[Your objective] The answer must consist of every line below that contains the word "kinh".

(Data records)
┏━━

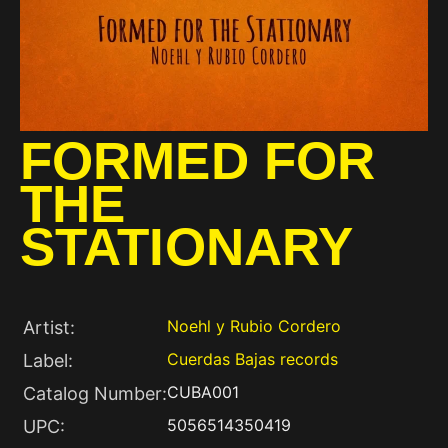
FORMED FOR
THE
STATIONARY
Noehl y Rubio Cordero
Artist:
Cuerdas Bajas records
Label:
CUBA001
Catalog Number:
5056514350419
UPC:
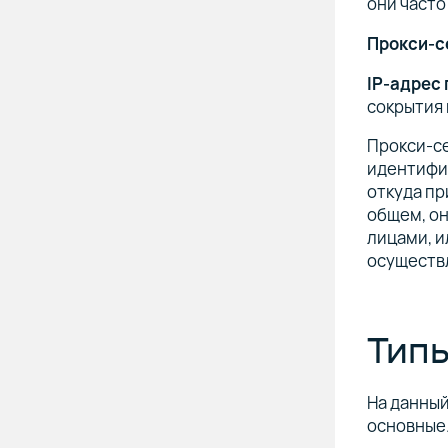
они часто
Прокси-с
IP-адрес
сокрытия 
Прокси-се
идентифиц
откуда пр
общем, он
лицами, и
осуществл
Типы
На данны
основные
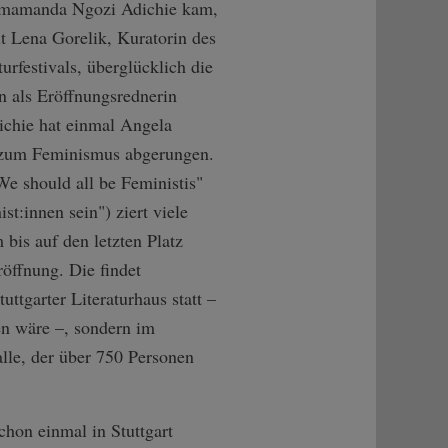
imamanda Ngozi Adichie kam,
lt Lena Gorelik, Kuratorin des
turfestivals, überglücklich die
in als Eröffnungsrednerin
chie hat einmal Angela
 zum Feminismus abgerungen.
We should all be Feministis"
ist:innen sein") ziert viele
 bis auf den letzten Platz
röffnung. Die findet
ttgarter Literaturhaus statt –
en wäre –, sondern im
lle, der über 750 Personen
schon einmal in Stuttgart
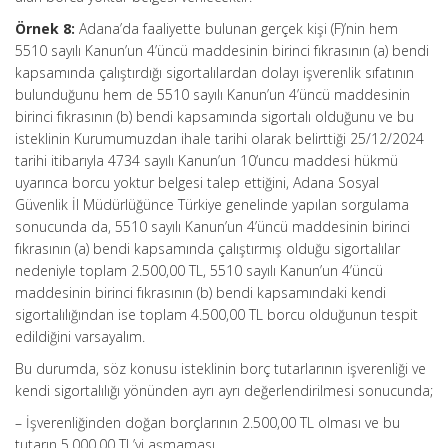
Örnek 8:
Adana’da faaliyette bulunan gerçek kişi (F)’nin hem
5510 sayılı Kanun’un 4’üncü maddesinin birinci fıkrasının (a) bendi
kapsamında çalıştırdığı sigortalılardan dolayı işverenlik sıfatının
bulunduğunu hem de 5510 sayılı Kanun’un 4’üncü maddesinin
birinci fıkrasının (b) bendi kapsamında sigortalı olduğunu ve bu
isteklinin Kurumumuzdan ihale tarihi olarak belirttiği 25/12/2024
tarihi itibarıyla 4734 sayılı Kanun’un 10’uncu maddesi hükmü
uyarınca borcu yoktur belgesi talep ettiğini, Adana Sosyal
Güvenlik İl Müdürlüğünce Türkiye genelinde yapılan sorgulama
sonucunda da, 5510 sayılı Kanun’un 4’üncü maddesinin birinci
fıkrasının (a) bendi kapsamında çalıştırmış olduğu sigortalılar
nedeniyle toplam 2.500,00 TL, 5510 sayılı Kanun’un 4’üncü
maddesinin birinci fıkrasının (b) bendi kapsamındaki kendi
sigortalılığından ise toplam 4.500,00 TL borcu olduğunun tespit
edildiğini varsayalım.
Bu durumda, söz konusu isteklinin borç tutarlarının işverenliği ve
kendi sigortalılığı yönünden ayrı ayrı değerlendirilmesi sonucunda;
– İşverenliğinden doğan borçlarının 2.500,00 TL olması ve bu
tutarın 5.000,00 TL’yi aşmaması,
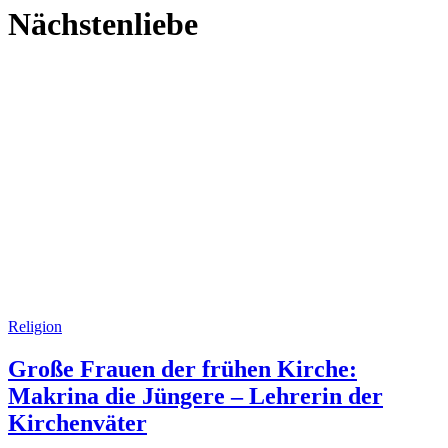
Nächstenliebe
Religion
Große Frauen der frühen Kirche:
Makrina die Jüngere – Lehrerin der
Kirchenväter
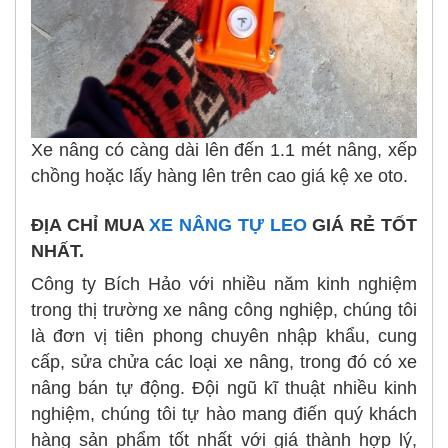
Xe nâng có càng dài lên đến 1.1 mét nâng, xếp
chồng hoặc lấy hàng lên trên cao giá kệ xe oto.
ĐỊA CHỈ MUA
XE NÂNG TỰ LEO
GIÁ RẺ TỐT
NHẤT.
Công ty Bích Hảo với nhiều năm kinh nghiệm
trong thị trường xe nâng công nghiệp, chúng tôi
là đơn vị tiên phong chuyên nhập khẩu, cung
cấp, sửa chửa các loại xe nâng, trong đó có xe
nâng bán tự động. Đội ngũ kĩ thuật nhiều kinh
nghiệm, chúng tôi tự hào mang điến quý khách
hàng sản phẩm tốt nhất với giá thành hợp lý,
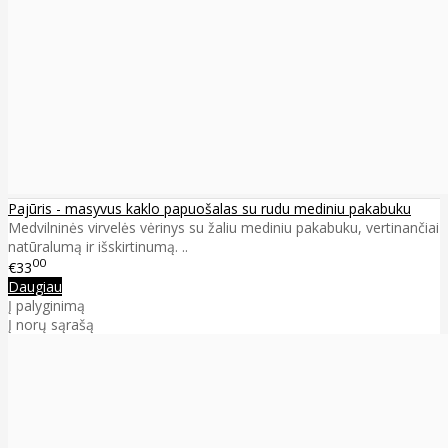
Pajūris - masyvus kaklo papuošalas su rudu mediniu pakabuku
Medvilninės virvelės vėrinys su žaliu mediniu pakabuku, vertinančiai
natūralumą ir išskirtinumą. ..
00
€33
Daugiau
Į palyginimą
Į norų sąrašą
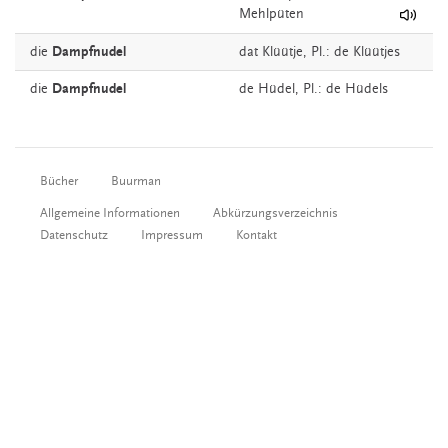
Mehlpüten
die
Dampfnudel
dat
Klüütje
, Pl.: de Klüütjes
die
Dampfnudel
de
Hüdel
, Pl.: de Hüdels
Bücher
Buurman
Allgemeine Informationen
Abkürzungsverzeichnis
Datenschutz
Impressum
Kontakt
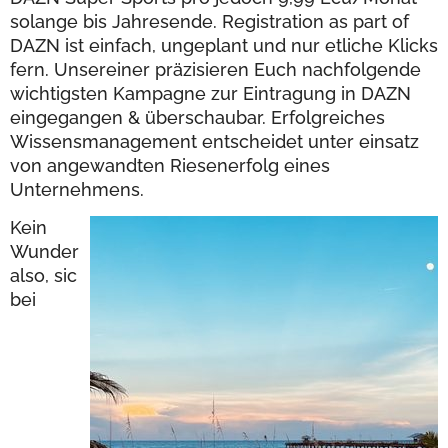
solange bis Jahresende. Registration as part of
DAZN ist einfach, ungeplant und nur etliche Klicks
fern. Unsereiner präzisieren Euch nachfolgende
wichtigsten Kampagne zur Eintragung in DAZN
eingegangen & überschaubar. Erfolgreiches
Wissensmanagement entscheidet unter einsatz
von angewandten Riesenerfolg eines
Unternehmens.
Kein
Wunder
also, sic
bei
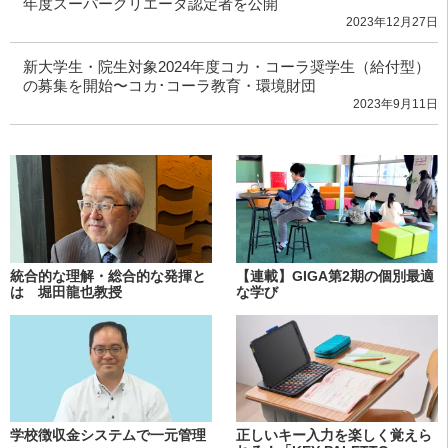
年度スーパークリエータ認定者を公開
2023年12月27日
新大学生・院生対象2024年度コカ・コーラ奨学生（給付型）
の募集を開始〜コカ･コーラ教育・環境財団
2023年9月11日
統合的な理解・総合的な発揮と
【連載】GIGA第2期の個別最適
は 堀田龍也教授
な学び
学校徴収金システムで一元管理
正しいキー入力を楽しく覚えら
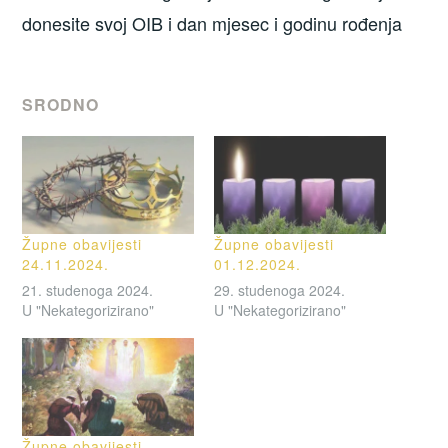
donesite svoj OIB i dan mjesec i godinu rođenja
SRODNO
Župne obavijesti
Župne obavijesti
24.11.2024.
01.12.2024.
21. studenoga 2024.
29. studenoga 2024.
U "Nekategorizirano"
U "Nekategorizirano"
Župne obavijesti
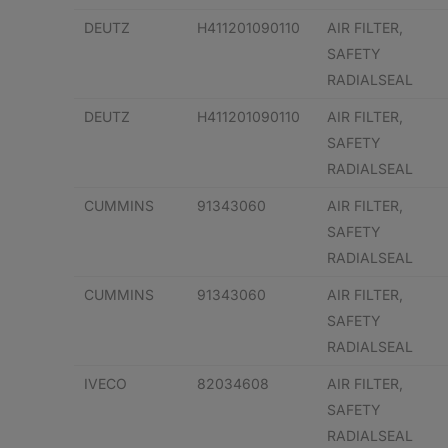
DEUTZ
H411201090110
AIR FILTER,
SAFETY
RADIALSEAL
DEUTZ
H411201090110
AIR FILTER,
SAFETY
RADIALSEAL
CUMMINS
91343060
AIR FILTER,
SAFETY
RADIALSEAL
CUMMINS
91343060
AIR FILTER,
SAFETY
RADIALSEAL
IVECO
82034608
AIR FILTER,
SAFETY
RADIALSEAL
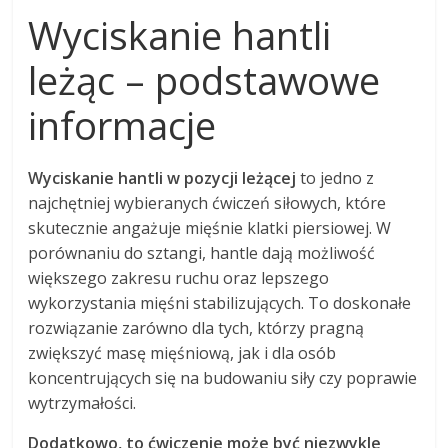
Wyciskanie hantli
leżąc – podstawowe
informacje
Wyciskanie hantli w pozycji leżącej
to jedno z
najchętniej wybieranych ćwiczeń siłowych, które
skutecznie angażuje mięśnie klatki piersiowej. W
porównaniu do sztangi, hantle dają możliwość
większego zakresu ruchu oraz lepszego
wykorzystania mięśni stabilizujących. To doskonałe
rozwiązanie zarówno dla tych, którzy pragną
zwiększyć masę mięśniową, jak i dla osób
koncentrujących się na budowaniu siły czy poprawie
wytrzymałości.
Dodatkowo, to ćwiczenie może być niezwykle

┗━━

[Solved exercise]
Công ty Bích Hảo với nhiều năm kinh nghiệm
nâng bán tự động. Đội ngũ kĩ thuật nhiều kinh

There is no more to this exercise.